The Stranger


By the Sea, the latest work from the novelist Abdulrazak Gurnah, is a book full of journeys, each one as extraordinary and aching as the next. It is also extremely topical: a book about asylum-seekers in the U.K. (an ever raging issue, especially during the recent elections). Gurnah is never preachy, never simplistic; this novel, in fact, is constantly surprising, full of secret histories that emerge—mysteriously, even miraculously—like genies from a magic bottle. Here is an updated, more humane version of Naipaul’s Enigma of Arrival: the wonder and despair of the refugee living the diminished “half-life of a stranger” in a strange land. Here, too, is the baggage of memory and regret that follows him, and the double isolation—from past life and present home—that Gurnah, England-based and Zanzibar-born, explores so well. (His last novel, Admiring Silence, was a poignant meditation on an immigrant’s distance from both his British wife and family back in Zanzibar.) Indeed, with By the Sea, Gurnah has only further established himself as a masterful, and thoughtful, manipulator of “stories of odysseys and impossible journeys.”

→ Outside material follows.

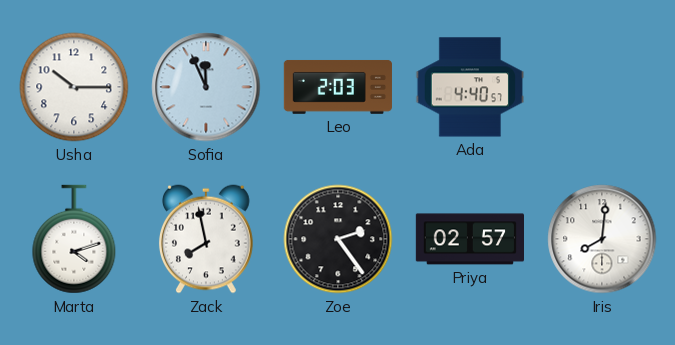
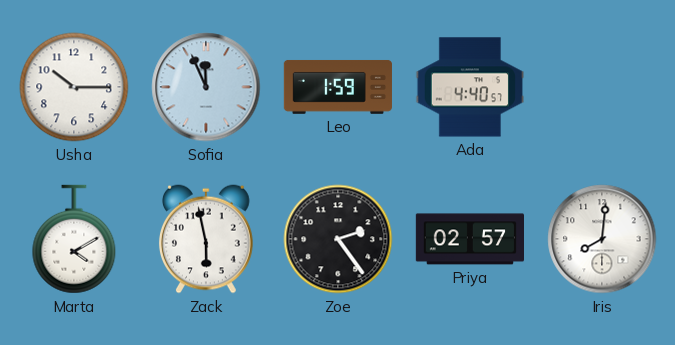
Leo: 2:03 -> 1:59
Marta: 4:12 -> 4:10
Zack: 7:58 -> 5:58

When Saleh Omar arrives at Gatwick Airport one cold and mournful November afternoon in 1994, he is carrying very little with him. He is bent by age and hobbled by decades of terror in Zanzibar, the small East African island that became part of Tanzania after independence. “I am a refugee, an asylum-seeker. These are not simple words, even if habit of hearing them makes them seem so,” he says. He has slipped out of his country under a false name, Rajab Shaaban, carrying a lone suitcase with a mahogany box of special incense called ud-al-qamari. And from that incense, the breadth of his journey will be evoked: “Ud-al-qamari: its fragrance comes back to me at odd times, unexpectedly, like a fragment of a voice or the memory of my beloved’s arm on my neck.”

Omar’s memories of Zanzibar are further awakened when his British caseworker, Rachel Howard (whose own ancestors’ journey, as Sephardic Jews, is yet another of the book’s stories), brings in an “area specialist” to help him communicate in Kiswahili. The specialist, Latif Mahmud, a fortyish professor and sometime poet, is also from Zanzibar, with his own tale of an escape to England in the ’70s, after traveling through the Eastern Bloc. And as far-fetched as it may seem at first (though this is part of the magic of Gurnah’s storytelling), Omar and Mahmud have a bitterly linked history stretching back more than 30 years. In fact, Omar’s borrowed name is the name of Mahmud’s father—a cruel irony that jars Mahmud’s memory of a painful episode in their common past. The troubles all date back to the musim, or winds, that in 1960 brought a seasonal trader from Bahrain who drove a wedge between the two families before leaving behind a single gift of ud-al-qamari incense.

Gurnah’s novel explores both Omar and Mahmud’s versions of their terrible family histories, in lush, supple, unhurried reminiscences that occasionally dip into shame and quiet sadness. “The moments slip through my fingers,” Omar reflects. “Even as I recount them to myself, I can hear echoes of what I am suppressing, of something I’ve forgotten to remember.” Mahmud, too, curses his slippery grasp of what he left behind: “I did not remind myself to secrete away the images and the sights and the smells of that moment for the sterile years ahead, when memory would strike out of silence and leave me quivering with helpless sorrow.”

Gurnah is a wondrously evocative writer for whom large themes—of estrangement and exile, memory and identity—seem to rise naturally from humbly trodden paths. But what are so miraculous are the turns that life plays on his characters, propelling them into a wider world of shifting borders and regimes. “That’s the way life takes us,” says one character, an East German woman who grew up as a white settler in Kenya before returning to a bombed-out Dresden during World War II. “It takes us like this, then it turns us over and takes us like that.” These may be “impossible journeys,” but they are not uncommon. Think of Omar: He has journeyed from his home “by the sea” in Zanzibar to a seaside bed-sit in England, where his housemates are Bosnian refugees and Czech gypsies. Or Mahmud, a “lonely Londoner” (like Sam Selvon’s unforgettable lost souls of the 1950s), whose life has become as colorless as the British sky. Gurnah’s novels are part of a fascinating literature of a collapsed empire and the myriad migrations of its people. With increasing reports of race riots and violence against immigrants in England these days, Gurnah’s wise and layered voice is all the more precious. Of course, no journey is simple—but the ones Gurnah describes are the stuff of great novels.